L’elemento centrale della piattaforma è l’unificazione tra SIEM tradizionale e osservabilità infrastrutturale. Bits AI Security Analyst sfrutta infatti dati provenienti da log, metriche, tracing applicativo, workload cloud, endpoint, configurazioni e runtime telemetry per costruire un contesto operativo molto più ampio rispetto ai classici sistemi di detection basati esclusivamente sugli eventi di sicurezza. Questo consente all’agente AI di effettuare correlazioni multilivello tra anomalie infrastrutturali, attività applicative e indicatori di compromissione in tempo reale.
Datadog sostiene che il sistema possa ridurre indagini che richiedevano ore a circa 30 secondi grazie a pipeline automatizzate di triage, raccolta prove, correlazione e analisi contestuale. L’agente AI esegue autonomamente tutte le fasi operative: ricezione dell’alert, arricchimento dei dati, investigazione multi-step, verifica dei segnali, generazione delle evidenze e eventuale escalation. In pratica, il sistema si comporta come un analista SOC senior persistente, sempre attivo e in grado di operare simultaneamente su enormi volumi di dati telemetrici distribuiti.
Uno degli aspetti più rilevanti è la capacità di sfruttare segnali di “observability-native security”. Nei moderni ambienti cloud e containerizzati, infatti, molte attività malevole non emergono più come eventi di sicurezza espliciti, ma come anomalie operative distribuite tra runtime applicativi, networking, API e orchestratori Kubernetes. Integrando direttamente osservabilità e sicurezza, Bits AI può identificare pattern laterali difficili da rilevare con i tradizionali SOC basati su regole statiche o signature.

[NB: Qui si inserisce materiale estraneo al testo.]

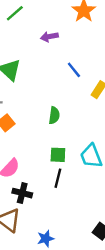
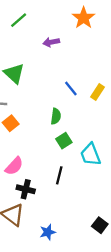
blue line: (74, 70) -> (71, 89), moved
green square: (58, 155) -> (64, 141), moved, turned -35

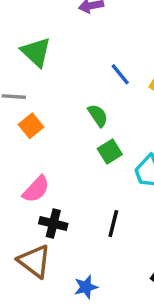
green semicircle: (56, 116) -> (98, 115), turned -42
black line: (59, 175) -> (113, 224), moved

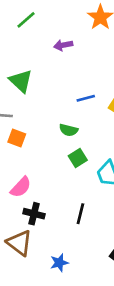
blue line: (120, 74) -> (86, 98), turned -66
green semicircle: (98, 115) -> (69, 130), turned 138
orange square: (31, 126) -> (17, 138), turned -30

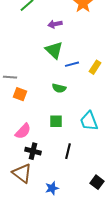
green triangle: (21, 81) -> (54, 50), moved
green square: (78, 158) -> (56, 121), moved, turned 32

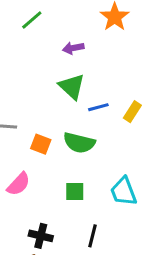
green semicircle: (59, 88) -> (79, 143), size x1.5
orange square: (20, 94) -> (41, 144), moved
pink semicircle: (23, 131) -> (19, 184), moved

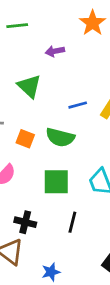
green line: (32, 20) -> (17, 26), turned 35
green triangle: (72, 87) -> (29, 86), moved
green square: (75, 192) -> (56, 182), size x1.5

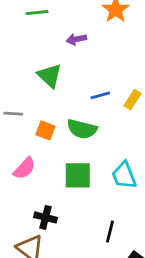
black line: (72, 222) -> (110, 231), moved

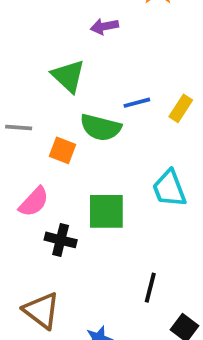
green semicircle: (82, 129) -> (101, 127), moved
cyan trapezoid: (124, 175) -> (169, 188), moved
black cross: (45, 217) -> (61, 240), moved

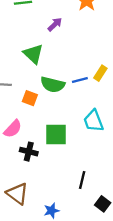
purple arrow: (104, 26) -> (55, 24), turned 147
blue line: (137, 103) -> (80, 80), moved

L’approccio adottato da Datadog riflette anche l’evoluzione dei sistemi SOC verso architetture AI-driven autonome. Il problema principale dei Security Operation Center moderni non è soltanto il rilevamento degli attacchi, ma il sovraccarico operativo generato dall’enorme quantità di alert, falsi positivi e correlazioni manuali richieste agli analisti. Automatizzare il ciclo investigativo riduce il Mean Time To Resolution (MTTR), che Datadog dichiara possa diminuire di oltre il 90%, permettendo ai team di sicurezza di concentrarsi su incidenti realmente critici invece che sulle attività ripetitive di analisi iniziale.

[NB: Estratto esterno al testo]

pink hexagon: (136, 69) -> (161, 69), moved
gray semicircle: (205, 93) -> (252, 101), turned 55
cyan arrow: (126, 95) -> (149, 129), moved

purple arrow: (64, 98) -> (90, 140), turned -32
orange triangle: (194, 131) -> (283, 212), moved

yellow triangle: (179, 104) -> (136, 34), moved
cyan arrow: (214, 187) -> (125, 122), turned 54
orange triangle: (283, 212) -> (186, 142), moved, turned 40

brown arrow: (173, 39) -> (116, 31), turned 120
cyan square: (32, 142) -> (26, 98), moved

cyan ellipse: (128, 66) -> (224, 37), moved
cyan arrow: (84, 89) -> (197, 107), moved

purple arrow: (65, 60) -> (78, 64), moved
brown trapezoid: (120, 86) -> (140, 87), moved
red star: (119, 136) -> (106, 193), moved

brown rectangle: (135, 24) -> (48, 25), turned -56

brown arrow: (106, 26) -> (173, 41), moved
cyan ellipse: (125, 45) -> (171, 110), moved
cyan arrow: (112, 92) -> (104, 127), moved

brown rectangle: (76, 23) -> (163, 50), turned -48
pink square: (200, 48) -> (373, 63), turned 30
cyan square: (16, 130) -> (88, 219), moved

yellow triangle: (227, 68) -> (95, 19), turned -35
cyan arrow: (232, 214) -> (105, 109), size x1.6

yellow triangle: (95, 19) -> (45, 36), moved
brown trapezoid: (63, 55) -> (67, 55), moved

Il sistema sembra inoltre avvicinarsi sempre più al concetto di agente SOC autonomo persistente. L’AI non viene utilizzata soltanto per generare testo o riepiloghi, ma come motore decisionale operativo che mantiene contesto investigativo, esegue query, naviga dataset distribuiti e produce valutazioni supportate da evidenze concrete.
L’integrazione con l’intero ecosistema Datadog permette infine al modello di operare su una superficie dati estremamente ampia, elemento fondamentale per l’efficacia degli agenti AI in cybersecurity. In ambienti enterprise moderni, infatti, la qualità dell’investigazione dipende sempre meno dal singolo modello linguistico e sempre più dalla profondità della telemetria disponibile, dalla correlazione cross-system e dalla capacità di mantenere continuità contestuale durante workflow investigativi complessi.